Assuming there is no further stalling or litigation by the government, Employment Authorization Documents (EADs) may finally be on their way to approximately 75,000 foreign nationals who have been waiting for them, in some cases for months, after having approved application notices in hand.
In Subramanya v. USCIS, federal District Judge Algenon L. Marbley issued a temporary order giving USCIS seven days to produce the backlogged cards. Judge Marbley agreed to continue the hearing on the preliminary injunction until August 24, 2020 to allow the parties time to negotiate a consent degree to resolve the claims. Form I-9 rules do not allow many categories of “alien authorized to work” employees to use the petition approval notices to prove authorization to work—the actual EAD is often needed under the rules.
Since deciding to cancel the printing contract with an outside vendor and bring the production of Green Cards and EADs in-house, USCIS has been unable or unwilling to address the demand or eliminate the backlog. The agency’s plan to hire more workers for this task appears to have been put on hold because of financial mismanagement, or political maneuvering, despite being a fee-based service that has had no financial issues until this year.
Plaintiffs in Subramanya argued USCIS abused its power in an egregious and outrageous manner either with the intention of harming the plaintiffs or out of deliberate indifference to the harms caused.
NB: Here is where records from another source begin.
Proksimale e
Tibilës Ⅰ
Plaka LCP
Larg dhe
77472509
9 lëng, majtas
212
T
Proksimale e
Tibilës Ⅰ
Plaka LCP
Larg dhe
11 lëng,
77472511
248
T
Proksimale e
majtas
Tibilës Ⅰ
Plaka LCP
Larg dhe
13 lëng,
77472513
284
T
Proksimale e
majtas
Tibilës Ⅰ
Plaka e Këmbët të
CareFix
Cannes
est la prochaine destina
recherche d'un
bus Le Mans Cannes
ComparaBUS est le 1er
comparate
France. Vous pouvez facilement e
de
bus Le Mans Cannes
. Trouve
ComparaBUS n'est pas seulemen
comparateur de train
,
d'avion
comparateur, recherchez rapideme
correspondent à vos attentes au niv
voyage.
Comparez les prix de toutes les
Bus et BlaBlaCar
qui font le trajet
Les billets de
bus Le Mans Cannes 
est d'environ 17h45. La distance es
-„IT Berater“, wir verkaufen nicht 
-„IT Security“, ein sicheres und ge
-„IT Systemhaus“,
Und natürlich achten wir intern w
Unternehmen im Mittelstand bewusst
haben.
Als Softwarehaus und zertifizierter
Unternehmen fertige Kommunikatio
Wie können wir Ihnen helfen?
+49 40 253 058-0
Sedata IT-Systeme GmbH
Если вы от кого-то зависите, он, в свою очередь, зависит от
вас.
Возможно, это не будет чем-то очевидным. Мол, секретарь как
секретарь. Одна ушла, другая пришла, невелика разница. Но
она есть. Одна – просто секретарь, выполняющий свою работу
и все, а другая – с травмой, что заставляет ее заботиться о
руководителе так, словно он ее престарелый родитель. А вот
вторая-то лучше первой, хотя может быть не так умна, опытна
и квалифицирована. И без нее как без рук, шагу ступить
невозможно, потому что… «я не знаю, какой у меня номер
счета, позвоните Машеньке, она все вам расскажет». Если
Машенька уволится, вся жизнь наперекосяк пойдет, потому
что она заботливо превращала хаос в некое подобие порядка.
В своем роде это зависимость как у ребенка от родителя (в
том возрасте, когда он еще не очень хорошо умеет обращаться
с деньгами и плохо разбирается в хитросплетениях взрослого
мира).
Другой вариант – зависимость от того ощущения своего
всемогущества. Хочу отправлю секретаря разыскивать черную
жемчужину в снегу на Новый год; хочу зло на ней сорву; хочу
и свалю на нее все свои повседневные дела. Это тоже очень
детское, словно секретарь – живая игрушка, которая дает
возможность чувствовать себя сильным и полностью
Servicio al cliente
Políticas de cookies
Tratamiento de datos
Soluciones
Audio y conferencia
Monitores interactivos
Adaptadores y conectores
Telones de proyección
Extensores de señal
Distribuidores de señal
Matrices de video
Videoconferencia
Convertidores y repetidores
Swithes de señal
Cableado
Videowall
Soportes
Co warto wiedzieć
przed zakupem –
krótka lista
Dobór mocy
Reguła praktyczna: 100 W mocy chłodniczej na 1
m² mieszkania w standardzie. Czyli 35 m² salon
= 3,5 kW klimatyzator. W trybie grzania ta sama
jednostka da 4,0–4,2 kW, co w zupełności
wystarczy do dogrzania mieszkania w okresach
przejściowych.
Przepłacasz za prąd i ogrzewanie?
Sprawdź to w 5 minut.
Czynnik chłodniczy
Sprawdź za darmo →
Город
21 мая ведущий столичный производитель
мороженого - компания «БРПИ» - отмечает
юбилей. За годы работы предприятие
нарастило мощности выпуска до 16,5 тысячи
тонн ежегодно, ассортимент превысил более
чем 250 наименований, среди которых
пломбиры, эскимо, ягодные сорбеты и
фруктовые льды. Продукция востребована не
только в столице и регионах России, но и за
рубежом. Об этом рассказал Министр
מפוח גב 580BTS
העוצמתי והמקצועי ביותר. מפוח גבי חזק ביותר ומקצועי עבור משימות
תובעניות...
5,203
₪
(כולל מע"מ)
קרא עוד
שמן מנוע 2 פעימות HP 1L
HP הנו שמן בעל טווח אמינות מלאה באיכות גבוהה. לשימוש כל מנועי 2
Plaintiffs waiting for EADs have lost wages, lost healthcare, lost jobs, lost the ability to support their families and have even been forced into homeless shelters. Employers have been forced to terminate valuable employees, losing their expertise and talents. Judge Marbley wrote that although there is no statutory time frame for producing EADs, that “does not mean the agency retains unfettered discretion to issue EADs at any time they wish.”
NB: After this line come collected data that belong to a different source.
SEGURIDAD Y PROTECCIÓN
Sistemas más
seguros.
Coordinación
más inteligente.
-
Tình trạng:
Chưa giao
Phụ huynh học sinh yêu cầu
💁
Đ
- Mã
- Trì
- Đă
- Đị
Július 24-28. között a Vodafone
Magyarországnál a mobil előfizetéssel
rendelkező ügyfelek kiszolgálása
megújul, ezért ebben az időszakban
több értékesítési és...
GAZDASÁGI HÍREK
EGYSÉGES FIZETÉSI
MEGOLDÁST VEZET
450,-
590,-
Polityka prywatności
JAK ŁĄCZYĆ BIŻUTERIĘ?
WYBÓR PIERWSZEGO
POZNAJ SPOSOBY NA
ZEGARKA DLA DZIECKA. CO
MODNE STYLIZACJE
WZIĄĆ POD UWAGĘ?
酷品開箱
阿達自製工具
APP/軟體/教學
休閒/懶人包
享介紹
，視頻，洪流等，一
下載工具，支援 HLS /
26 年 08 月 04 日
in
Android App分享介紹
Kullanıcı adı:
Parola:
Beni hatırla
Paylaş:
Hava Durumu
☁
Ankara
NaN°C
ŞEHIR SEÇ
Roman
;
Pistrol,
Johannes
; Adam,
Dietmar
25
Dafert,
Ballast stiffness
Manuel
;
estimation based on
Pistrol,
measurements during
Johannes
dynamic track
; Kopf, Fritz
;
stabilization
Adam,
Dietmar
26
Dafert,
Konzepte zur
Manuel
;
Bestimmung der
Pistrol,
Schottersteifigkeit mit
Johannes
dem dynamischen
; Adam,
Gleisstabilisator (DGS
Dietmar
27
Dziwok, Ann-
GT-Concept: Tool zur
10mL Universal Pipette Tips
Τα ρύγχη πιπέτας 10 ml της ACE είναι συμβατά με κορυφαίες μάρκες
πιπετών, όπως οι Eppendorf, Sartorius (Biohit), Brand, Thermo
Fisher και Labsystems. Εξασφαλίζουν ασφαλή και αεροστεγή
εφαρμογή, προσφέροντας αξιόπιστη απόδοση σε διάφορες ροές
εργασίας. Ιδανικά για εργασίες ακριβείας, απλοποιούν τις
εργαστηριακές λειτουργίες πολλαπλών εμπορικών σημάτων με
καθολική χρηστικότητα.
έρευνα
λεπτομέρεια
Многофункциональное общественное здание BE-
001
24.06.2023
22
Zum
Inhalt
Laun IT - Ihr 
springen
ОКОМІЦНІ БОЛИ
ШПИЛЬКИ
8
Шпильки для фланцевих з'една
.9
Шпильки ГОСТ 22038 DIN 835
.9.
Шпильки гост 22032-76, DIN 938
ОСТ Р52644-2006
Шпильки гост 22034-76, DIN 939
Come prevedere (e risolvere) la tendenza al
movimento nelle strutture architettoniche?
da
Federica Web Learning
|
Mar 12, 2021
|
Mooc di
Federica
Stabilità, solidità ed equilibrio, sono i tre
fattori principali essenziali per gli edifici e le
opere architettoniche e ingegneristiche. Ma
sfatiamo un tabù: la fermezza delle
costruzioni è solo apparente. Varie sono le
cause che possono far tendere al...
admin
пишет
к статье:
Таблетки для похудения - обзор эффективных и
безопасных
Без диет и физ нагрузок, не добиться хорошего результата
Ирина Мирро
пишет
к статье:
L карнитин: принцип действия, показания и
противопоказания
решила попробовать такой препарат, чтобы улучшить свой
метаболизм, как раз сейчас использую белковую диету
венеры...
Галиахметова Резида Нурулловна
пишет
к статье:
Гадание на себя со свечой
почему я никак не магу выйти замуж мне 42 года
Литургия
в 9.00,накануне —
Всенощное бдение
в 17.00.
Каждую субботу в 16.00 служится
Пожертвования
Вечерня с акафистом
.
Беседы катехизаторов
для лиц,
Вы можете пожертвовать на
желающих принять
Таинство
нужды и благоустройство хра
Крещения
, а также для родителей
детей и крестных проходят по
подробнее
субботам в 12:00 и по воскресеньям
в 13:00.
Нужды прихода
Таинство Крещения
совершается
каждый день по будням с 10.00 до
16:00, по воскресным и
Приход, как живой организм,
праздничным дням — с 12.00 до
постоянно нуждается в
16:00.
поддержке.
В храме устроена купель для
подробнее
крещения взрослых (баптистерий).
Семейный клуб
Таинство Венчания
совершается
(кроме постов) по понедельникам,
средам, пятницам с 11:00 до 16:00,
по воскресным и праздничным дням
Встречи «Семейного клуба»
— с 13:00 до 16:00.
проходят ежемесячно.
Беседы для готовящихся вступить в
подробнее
Since the failure to produce the EADs is a self-inflicted wound, USCIS needs to take responsibility and solve the problem. The solution may come in the form of a consent decree. If the agency cannot produce the cards, perhaps it should consider a temporary adjustment to Form I-9 List A documents and allow foreign nationals to work on the basis of their EAD approvals alone. This would help employees and employers who are already dealing with the COVID-19 crisis. Although those waiting for Green Cards are not part of this litigation, they have been similarly hindered by the lack of card production and also need some form of relief.
It is interesting to note that the named plaintiff in the case has received her EAD but Judge Marbley dismissed the agency’s argument that this made the case moot. Among other things, he noted that the agency cannot just pick off one plaintiff and expect that to mean that the proposed class cannot move forward.